Explanation of Responses:

Id Content
F1 Reflects the number of shares withheld in satisfaction of applicable tax withholding obligations in connection with the net settlement of performance-vesting restricted stock units ("RSUs") that vested on September 9, 2025, as adjusted in connection with the spin-off of Resolute Holdings Management, Inc. (the "Spin-Off"). These performance-based RSUs were originally granted on March 16, 2022 and vested over the applicable performance period based on the achievement of the provided performance targets, as set forth in the governing award agreement.
F2 Reflects the number of shares withheld in satisfaction of applicable tax withholding obligations in connection with the net settlement of 328,503 restricted stock units ("RSUs") that vested on January 1, 2026. These RSUs were originally granted on March 16, 2022 in the aggregate amount of 1,123,451 RSUs and were adjusted in connection with Spin-Off to include an additional 47,641 RSUs.
F3 Reflects the number of shares withheld in satisfaction of applicable tax withholding obligations in connection with the net settlement of 204,258 RSUs that vested on January 1, 2026. These RSUs were originally granted on March 8, 2023 in the aggregate amount of 523,903 RSUs and were adjusted in connection with the Spin-Off to include an additional 29,623 RSUs.

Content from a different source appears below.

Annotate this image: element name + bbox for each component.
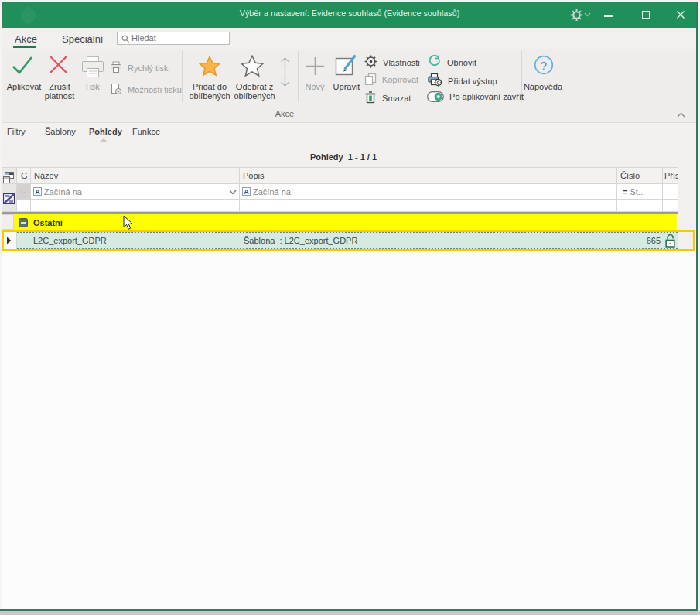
svg-text:?: ? [541, 59, 547, 72]
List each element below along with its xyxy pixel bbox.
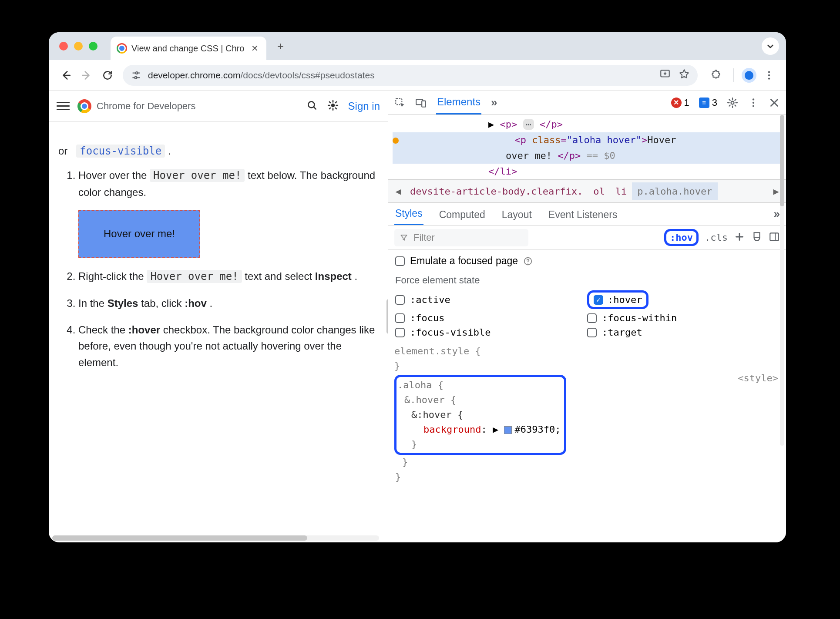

F4 Reflects the number of shares withheld in satisfaction of applicable tax withholding obligations in connection with the net settlement of 275,742 RSUs that vested on January 1, 2026. These RSUs were originally granted on March 15, 2024 in the aggregate amount of 707,258 RSUs and were adjusted in connection with the Spin-Off to include an additional 79,979 RSUs, for which the remaining 275,742 RSUs (the "2024 Unvested Time-Vesting RSUs") will continue to vest on January 1, 2027, subject to the reporting person's continued service as of the vesting date.
F5 Reflects the number of shares withheld in satisfaction of applicable tax withholding obligations in connection with the net settlement of performance-vesting RSUs that vested on January 1, 2026, as adjusted in connection with the Spin-Off. These performance-based RSUs were originally granted on March 8, 2023 and vested over the applicable performance period based on the achievement of the provided performance targets, as set forth in the governing award agreement.
F6 Includes (A) 1,473,616 shares of Class A Common Stock owned by the reporting person, (B) 325,513 shares of Class A Common Stock underlying RSUs, which will vest in three equal installments on February 26, 2028, February 26, 2030 and February 26, 2032, and (C) 275,742 shares of Class A Common Stock underlying the 2024 Unvested Time-Vesting RSUs that will vest on January 1, 2027, subject in each case to the reporting person's continued service as of the applicable vesting date. The RSUs will be settled into Class A Common Stock upon vesting and may be settled net of shares withheld to pay applicable taxes.
F7 Includes 827,227 performance-vesting RSUs, as adjusted in connection with the Spin-Off, which will vest over the applicable performance period based on the achievement of the provided performance targets, as set forth in the respective governing award agreement, subject in each case to the reporting person's continued service as of the vesting date of January 1, 2027. The RSUs will be settled into Class A Common Stock upon vesting and may be settled net of shares withheld to pay applicable taxes.
F8 The reported securities are held directly by CompoSecure Employee LLC, and the reporting person (the sole member of CompoSecure Employee LLC) may be deemed to have sole power to vote or dispose of these securities. The reporting person may be deemed the beneficial owner of the shares of Class A Common Stock held by CompoSecure Employee LLC because he is its sole member. The reporting person disclaims beneficial ownership of the securities except to the extent of his pecuniary interest therein.